The Arnold version was the first of three songs through the mid 1950s to spend 21 weeks at No. 1. In 1950, Hank Snow's "I'm Movin' On" would match the record, and in 1955, their record would become jointly held by Webb Pierce with his cover of Jimmie Rodgers' "In the Jailhouse Now." For 58 years, nobody would match their shared record until August 2013, when – thanks to methodology changes in how Billboard tabulated its Hot Country Songs chart (airplay, music downloads and online streaming) – "Cruise" by Florida Georgia Line matched the record of 21 weeks at No. 1. On August 10, "Cruise" spent its 22nd week at No. 1, surpassing the Arnold, Snow and Pierce songs for most weeks at No. 1.

==Covers==
The song went on to become a major country crooner standard.

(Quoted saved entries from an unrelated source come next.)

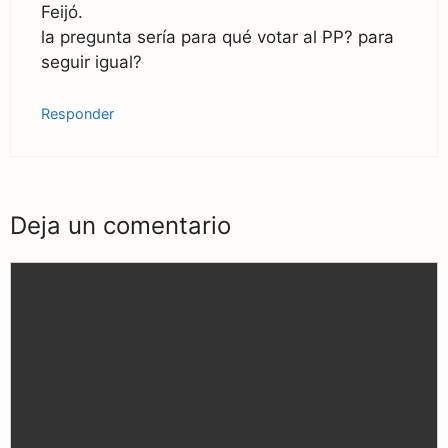
Feijó.
la pregunta sería para qué votar al PP? para
seguir igual?
Responder
Deja un comentario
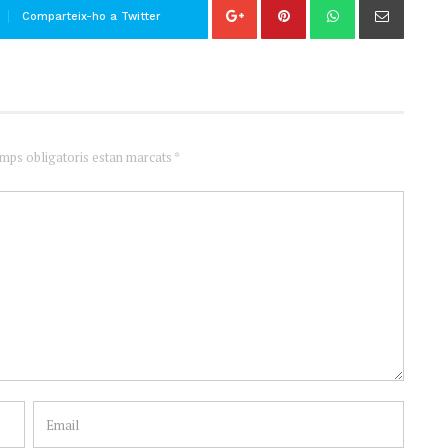
Comparteix-ho a Twitter
amps obligatoris estan marcats *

The song also appeared on the Billboard pop chart in 1951 with recordings by Eddie Fisher and Toni Arden.
Among others the songs was covered by:
- Elvis Presley
- Dean Martin, Glen Campbell
- Slim Whitman
- Jerry Lee Lewis
- In 1977, the song was covered by Jan Howard. Her version, released on Con Brio Records, became a minor hit on the Billboard country chart.

==Popular culture==
- It was played by Don Walser in the 1998 film The Hi-Lo Country, a performance regarded as one of the highlights of the movie.